#### Prompt:
What lines below mention the word "column"? Copy each one.

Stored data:
== Segment start ==

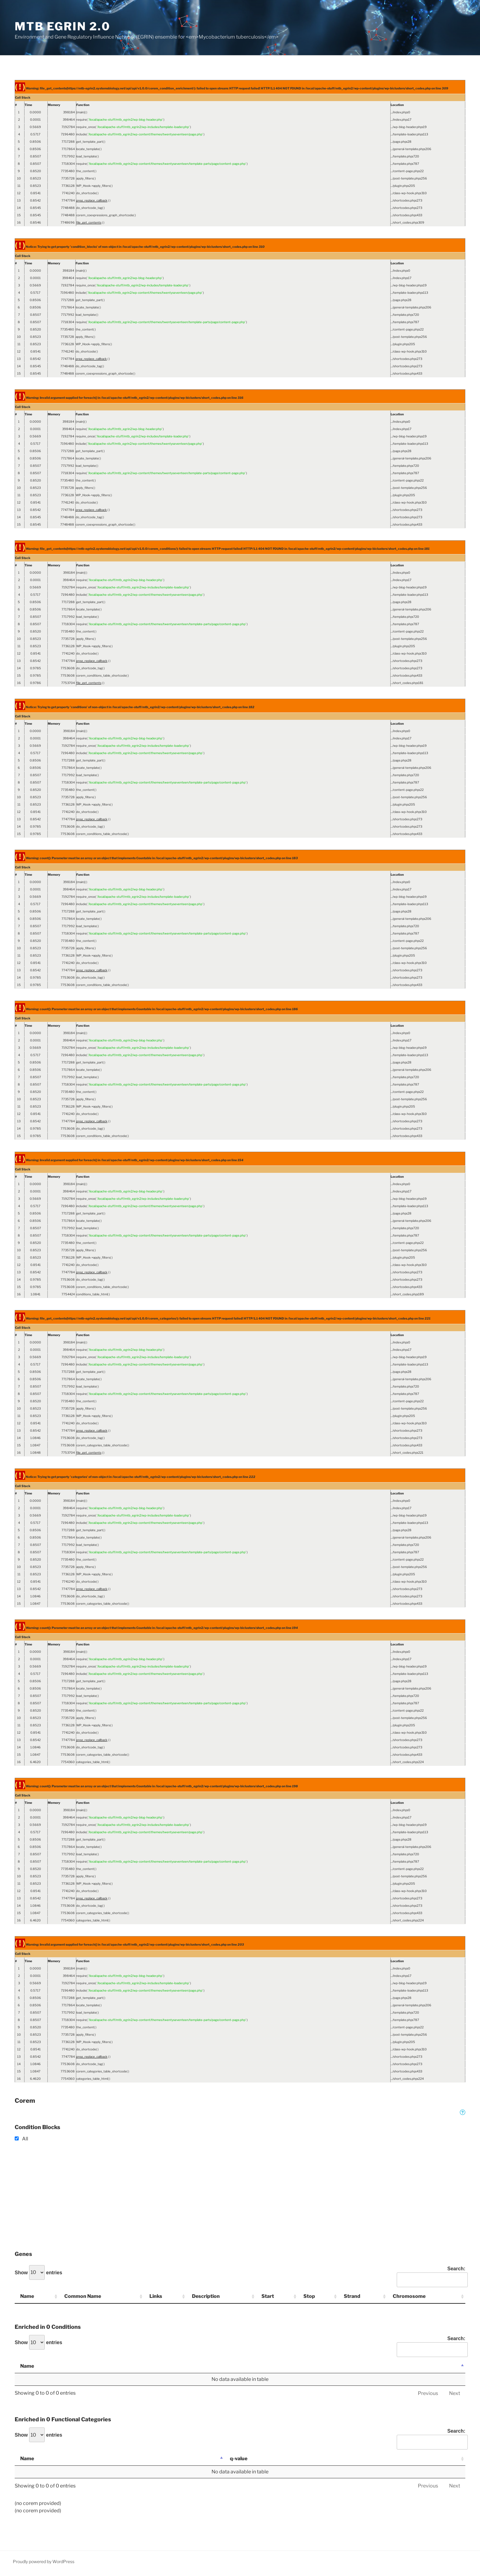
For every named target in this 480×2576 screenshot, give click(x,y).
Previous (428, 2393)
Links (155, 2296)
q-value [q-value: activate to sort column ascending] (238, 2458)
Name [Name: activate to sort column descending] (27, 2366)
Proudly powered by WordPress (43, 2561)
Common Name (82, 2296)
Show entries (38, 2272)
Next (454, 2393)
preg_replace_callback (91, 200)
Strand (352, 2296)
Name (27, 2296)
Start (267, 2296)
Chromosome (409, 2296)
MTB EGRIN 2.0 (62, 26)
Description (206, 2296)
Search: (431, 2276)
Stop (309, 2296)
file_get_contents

== Segment end ==

#### Result of the exercise:
q-value [q-value: activate to sort column ascending] (238, 2458)
Name [Name: activate to sort column descending] (27, 2366)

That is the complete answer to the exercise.